Consolidation Anchoring

During consolidation (a phase of the sleep cycle), the memory with the highest salience in a group serves as the anchor. Its framing, key details, and perspective take priority in the synthesized result. Lower-salience memories in the group contribute supplementary details.

Scoring Impact

Salience contributes 0.08 (8%) of the scoring formula:

score = 0.38 * relevance
      + 0.18 * decayed_strength
      + 0.08 * recency_bonus
      + 0.14 * spreading_bonus
      + 0.14 * context_match
      + 0.08 * salience          ← this factor

While 8% may seem modest, for memories with similar relevance and strength scores, salience can be the tiebreaker that determines which memory surfaces.

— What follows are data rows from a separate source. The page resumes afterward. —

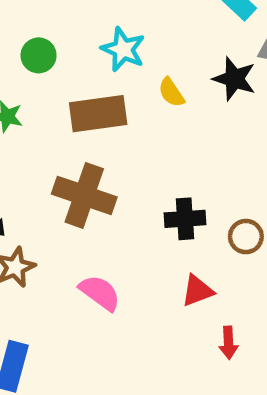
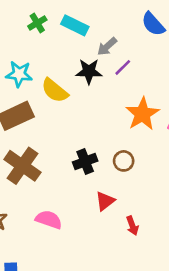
yellow semicircle: (171, 92) -> (55, 91), size x1.5
brown cross: (84, 195) -> (22, 166), turned 33

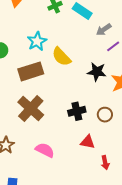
black star: (89, 71) -> (97, 72), moved
cyan star: (19, 74) -> (37, 41), turned 30
red triangle: (105, 201) -> (88, 142), turned 42

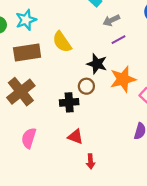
cyan star: (37, 41) -> (26, 20), moved
brown circle: (105, 115) -> (86, 86), moved
pink semicircle: (45, 150) -> (29, 138), turned -108

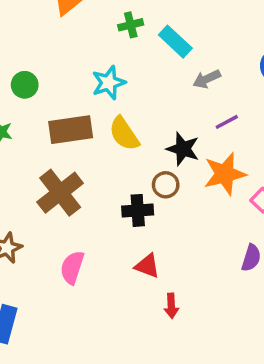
cyan star: (26, 20) -> (109, 83), moved
purple line: (118, 40) -> (227, 122), moved
yellow semicircle: (62, 42) -> (124, 134), moved

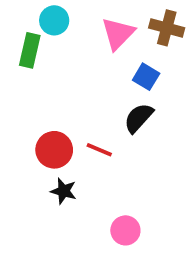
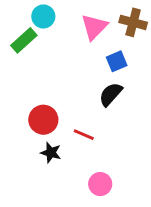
green rectangle: (30, 50) -> (24, 40), turned 35
blue square: (146, 77) -> (117, 61), turned 36
red line: (99, 150) -> (84, 135), moved

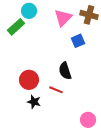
black semicircle: (111, 94) -> (65, 71), moved, turned -60
pink circle: (100, 184) -> (88, 120), moved

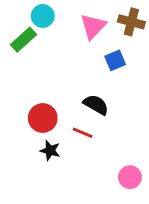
black semicircle: (65, 71) -> (96, 105), turned 138

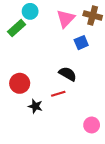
red circle: (43, 118) -> (20, 83), moved
red line: (83, 133) -> (58, 94), turned -40

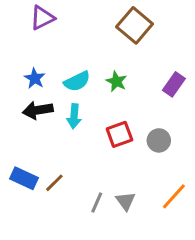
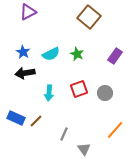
cyan arrow: (74, 116) -> (49, 93), moved
gray triangle: (126, 201) -> (84, 149), moved

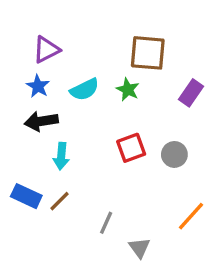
purple triangle: (28, 12) -> (46, 50), moved
brown square: (89, 17) -> (148, 53), moved, turned -35
cyan arrow: (49, 93) -> (61, 156), moved

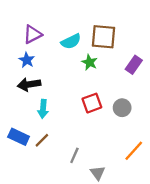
cyan semicircle: (85, 90) -> (71, 41), moved

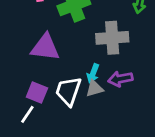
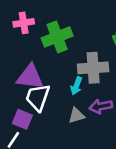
cyan arrow: (93, 73) -> (76, 86), moved
white trapezoid: (68, 91) -> (38, 97), moved

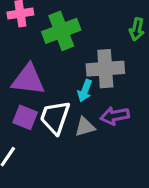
white trapezoid: (38, 97) -> (55, 117), moved
purple square: (22, 119) -> (25, 117), moved

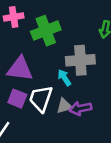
cyan arrow: (85, 91) -> (64, 78), turned 126
purple arrow: (115, 116) -> (80, 108), moved

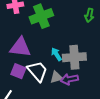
gray cross: (80, 60) -> (74, 57), moved
white trapezoid: (41, 99) -> (37, 71), turned 120

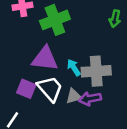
purple triangle: (20, 47) -> (45, 59), moved

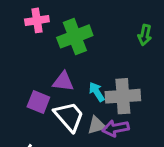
purple triangle: (45, 59) -> (63, 82), size x0.7
purple square: (26, 89) -> (38, 102), moved

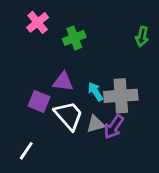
pink cross: (37, 20) -> (38, 22), turned -30
green cross: (75, 36) -> (74, 38), size x0.7
purple arrow: (116, 128) -> (114, 127), turned -45

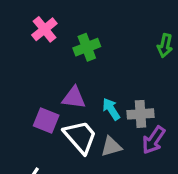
gray cross: (121, 96) -> (141, 114), size x0.7
purple arrow: (114, 127) -> (154, 140), moved

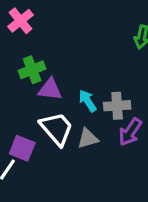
green cross: (87, 47) -> (32, 70), moved
purple square: (46, 120) -> (22, 148), moved

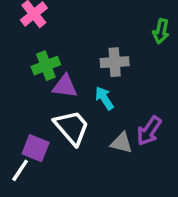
gray cross: (117, 106) -> (115, 62), moved
gray triangle: (88, 138) -> (121, 143), moved, turned 30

Synaptic Homeostasis Re-Boost

During the Synaptic Homeostasis phase of sleep, high-salience memories receive selective re-boosts after the global downscaling. This means important memories are preserved even when the overall memory system is being normalized.

Confidence (0.0 - 1.0)

Confidence tracks how epistemically certain a memory is — how much you should trust it. Not all memories are equally reliable. Some are well-established facts, while others are tentative observations or secondhand information.

Confidence Levels

RangeLevelDescription
0.0 - 0.3LowUnverified, tentative, or potentially outdated
0.3 - 0.5ModerateLikely correct but not confirmed
0.5 - 0.7StandardBased on direct experience or reliable sources
0.7 - 1.0HighVerified, well-established, or authoritative

How Confidence Is Set

Confidence is initially set at encoding time based on the quality of the source:

  • Direct experience — You did it yourself, saw the result → 0.8-1.0
  • Reliable documentation — Official docs, peer-reviewed sources → 0.7-0.9
  • Team knowledge — Information from colleagues → 0.5-0.7
  • Secondhand or inferred — Heard from someone, read in a forum → 0.3-0.5
  • Speculation or assumption — Educated guess, untested hypothesis → 0.1-0.3

How Confidence Changes

Confidence is not static. It changes through several mechanisms:

Knowledge Propagation (during sleep):

  • When new evidence contradicts a stored memory, its confidence is reduced by -0.20
  • When new evidence validates a stored memory, its confidence is boosted by +0.10

Manual adjustment:

  • You can ask the agent to update a memory's confidence when you discover new information

Low-Confidence Flagging

During recall, memories with confidence < 0.5 that have been accessed frequently (access_count >= 3) are flagged:

⚠️ 2 frequently-used memories have low confidence — consider verifying

This warns you that you are relying on uncertain information. The agent may also add a caveat when referencing a low-confidence memory during a session.

warning

Low confidence does not prevent a memory from being recalled — it just adds a warning. This is by design: uncertain memories can still be useful, but you should be aware of their reliability.

Salience vs. Confidence

These two dimensions are independent:

CombinationMeaningExample
High salience, high confidenceCritical and reliableA verified architecture decision that shaped the entire system
High salience, low confidenceImportant but uncertainA hypothesis about a production bug that has not been confirmed
Low salience, high confidenceReliable but routineA well-documented API endpoint format
Low salience, low confidenceUncertain and unimportantA casual observation about a library version
tip

If you notice the brain status showing frequently-used memories with low confidence, review and either verify or discard them — the /brain:sleep cycle also surfaces these for reinforcement.